** Opening PROVIDED RECORDS block **

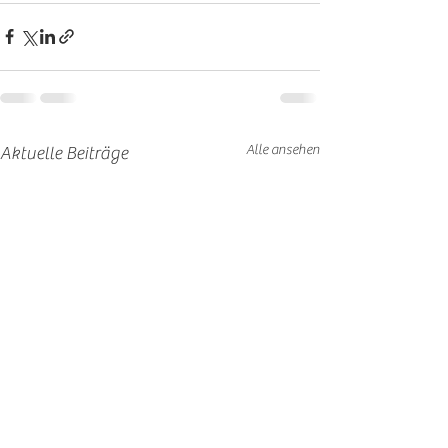
Alle ansehen
Aktuelle Beiträge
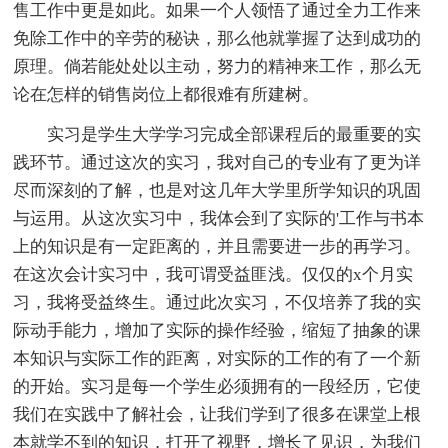
售工作中更是如此。如果一个人领悟了通过全力工作来
免除工作中的辛劳的秘诀，那么他就掌握了达到成功的
原理。倘若能处处以主动，努力的精神来工作，那么无
论在怎样的销售岗位上都很难有所建树。
实习是学生大学学习完成全部课程后的最重要的实
践环节。通过这次的实习，我对自己的专业有了更为详
尽而深刻的了解，也是对这几年大学里所学知识的巩固
与运用。从这次实习中，我体会到了实际的'工作与书本
上的知识是有一定距离的，并且需要进一步的再学习。
在这次会计实习中，我可谓受益匪浅。仅仅的x个月实
习，我将受益终生。通过此次实习，不仅培养了我的实
际动手能力，增加了实际的操作经验，缩短了抽象的课
本知识与实际工作的距离，对实际的工作的有了一个新
的开始。实习是每一个学生必须拥有的一段经历，它使
我们在实践中了解社会，让我们学到了很多在课堂上根
本就学不到的知识，打开了视野，增长了见识，为我们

** Closing PROVIDED RECORDS block **

_WHAT TO DO_
Take the line containing "在这次会计实习中，我可谓受益匪浅。仅仅的x个月实" as the start and the last line of the data as the end, and reproduce that range exactly.

_TASK SOLUTION_
在这次会计实习中，我可谓受益匪浅。仅仅的x个月实
习，我将受益终生。通过此次实习，不仅培养了我的实
际动手能力，增加了实际的操作经验，缩短了抽象的课
本知识与实际工作的距离，对实际的工作的有了一个新
的开始。实习是每一个学生必须拥有的一段经历，它使
我们在实践中了解社会，让我们学到了很多在课堂上根
本就学不到的知识，打开了视野，增长了见识，为我们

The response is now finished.